Non-diagonalizable doubly stochastic matrices

Sure. For example:

$$A = \begin{pmatrix} 5/12 & 5/12 & 1/6 \\ 1/4 & 1/4 & 1/2 \\ 1/3 & 1/3 & 1/3 \end{pmatrix}$$

Note that $$A \begin{pmatrix} 0 \\ 1 \\ -1 \end{pmatrix} = \begin{pmatrix} 1/4 \\ -1/4 \\ 0 \end{pmatrix} \ \mbox{and} \ A^2 \begin{pmatrix} 0 \\ 1 \\ -1 \end{pmatrix} = 0.$$ This shows that $A$ is not diagonalizable, as, for diagonalizable matrices, $A$ and $A^2$ have the same kernel.


Now, let me explain how to find this. Let $w$ be the all ones vector. The condition that $A$ is doubly stochastic is that $Aw =w$ and $A^T w = w$ (ignoring positivity for now). For any nonzero vector $v \in \mathbb{R}^n$, we have $Av =v$ and $A^T v = v$ if and only if $Av=v$ and $A$ sends $v^{\perp}$ into itself. This equivalence is obvious for $v=e_1$, and the truth of the statement is preserved by orthogonal changes of coordinate, so it is true for any nonzero $v$.

So, I wanted $Aw=w$ and $A$ to preserve $w^{\perp}$. So, if $A$ is going to be non-diagonalizable, it has to have a nontrivial Jordan block on $w^{\perp}$. So I tried making $A$ be of the form $\left( \begin{smallmatrix} 0 & c \\ 0 & 0 \end{smallmatrix} \right)$ in the basis $\begin{pmatrix} 1 & -1 & 0 \end{pmatrix}^T$, $\begin{pmatrix} 0 & 1 & -1 \end{pmatrix}^T$. At first I tried this with $c=1$, but some of the entries came out negative. So I redid it with a smaller value of $c$. (I knew this had to work because, when $c=0$, you get $A = \left( \begin{smallmatrix} 1/3 & 1/3 & 1/3 \\ 1/3 & 1/3 & 1/3 \\ 1/3 & 1/3 & 1/3 \end{smallmatrix} \right)$ so, by continuity, for $c$ small enough I had to get nonnegative entries.


Here's a 2-parameter family of examples.

Let $$A=\pmatrix{a&b&1-a-b\cr2-2a-3b&3a+4b-2&1-a-b\cr a+3b-1&3-3a-5b&2a+2b-1\cr}$$ If $a$ and $b$ are chosen so that all the entries are between 0 and 1, then this is a doubly-stochastic matrix. It has the repeated eigenvalue $3a+3b-2$, which is not 1 if $a+b\ne1$. The matrix $A-(3a+3b-2)I$ has rank 2, provided $a+2b\ne1$. So if $a$ and $b$ are chosen in accordance with the stated conditions, this is a non-diagonalizable doubly-stochastic matrix.

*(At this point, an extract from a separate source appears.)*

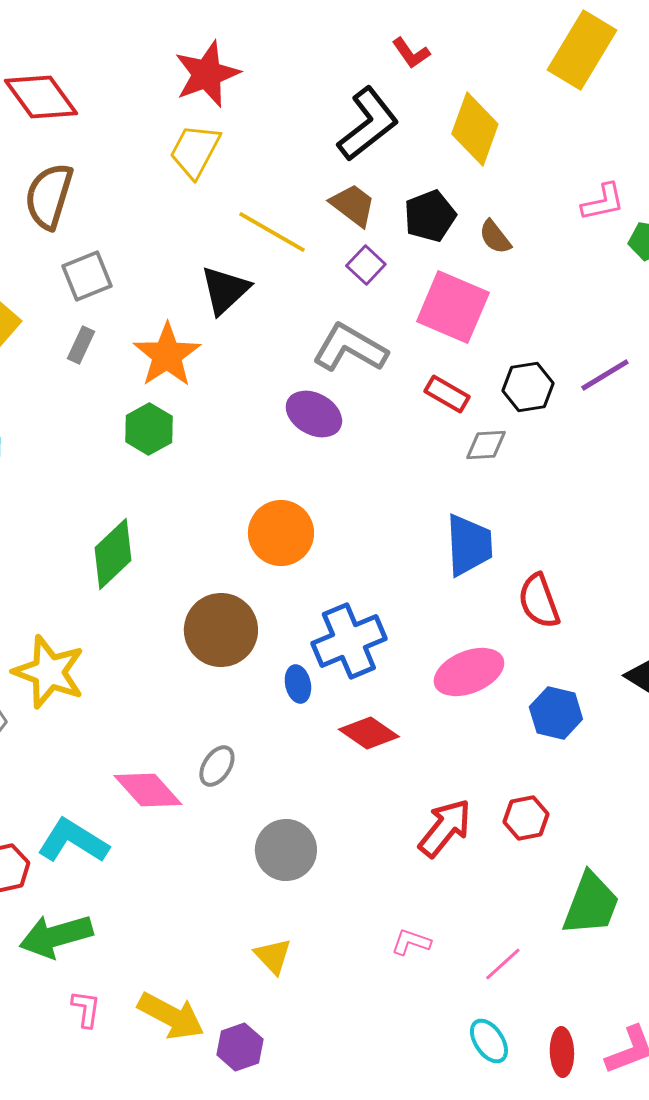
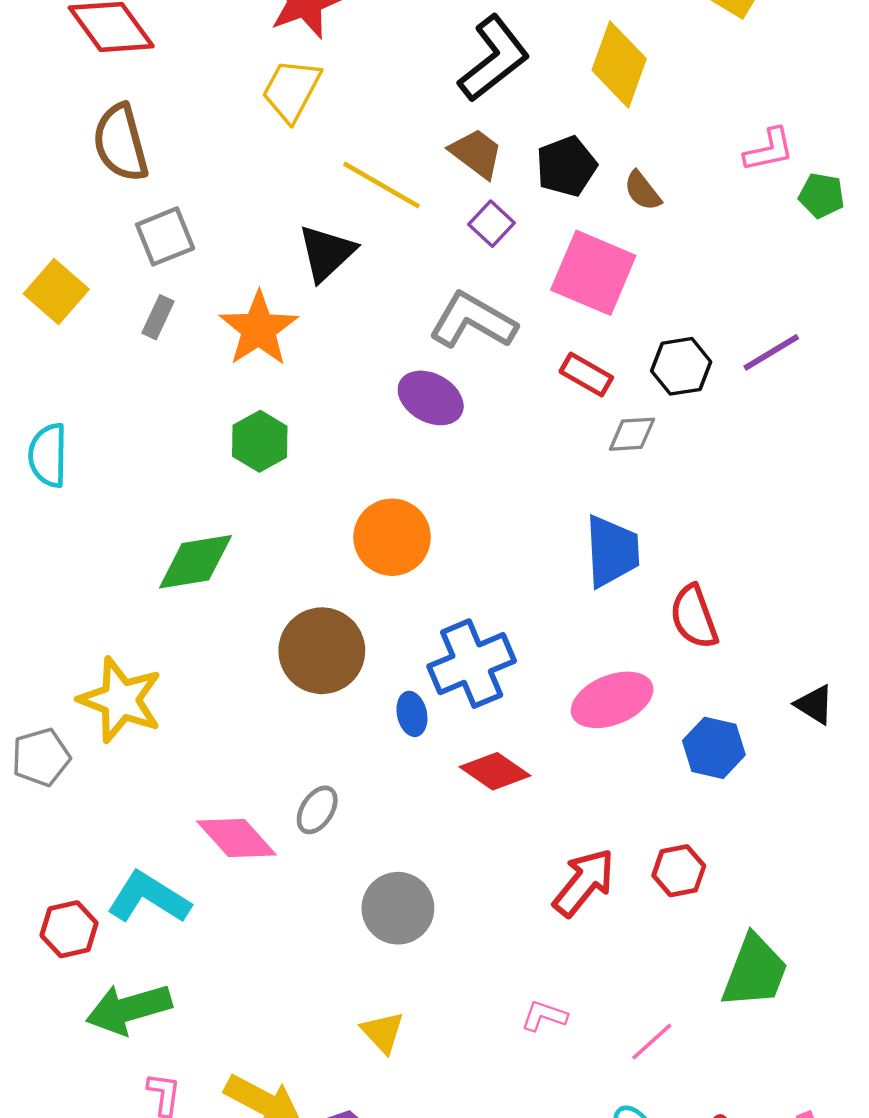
brown semicircle: (49, 196) -> (121, 143), turned -32
green hexagon: (149, 429) -> (260, 441), moved
green diamond: (113, 554) -> (195, 562), turned 34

I found this by letting $A(1,1)=a$, $A(1,2)=b$, $A(2,1)=a-\lambda$, $A(2,2)=b+\lambda$, letting the other entries be what they have to be to make all row- and column-sums 1, and then choosing $\lambda$ to make the trace $1+2\lambda$, so the eigenvalues have to be $\lambda$ repeated and 1.

EDIT: If, for some reason, you want the matrix to be singular, then just take $\lambda=0$. Then you get the one-parameter family $$A=\pmatrix{a&(2/3)-a&1/3\cr a&(2/3)-a&1/3\cr1-2a&2a-(1/3)&1/3\cr}$$ Now if you choose $a=1/4$ you get (essentially) David Speyer's example.


In complement to David's answer, the eigenvalue $\lambda=1$ of a doubly stochastic matrix $A$ is always semi-simple. The matrix is permutationally similar to a block upper-triangular matrix $B$ whose diagonal blocks are irreducible. Because $B$ is doubly stochastic too, the sum of the entries in the upper-triangular blocks equals that of the entries in the lower-triangular blocks. The latter is zero, whereas the former is a sum of non-negative terms. The upper-triangular part is thus zero: $B$ is block diagonal. Now apply Perron-Frobenius to each diagonal block.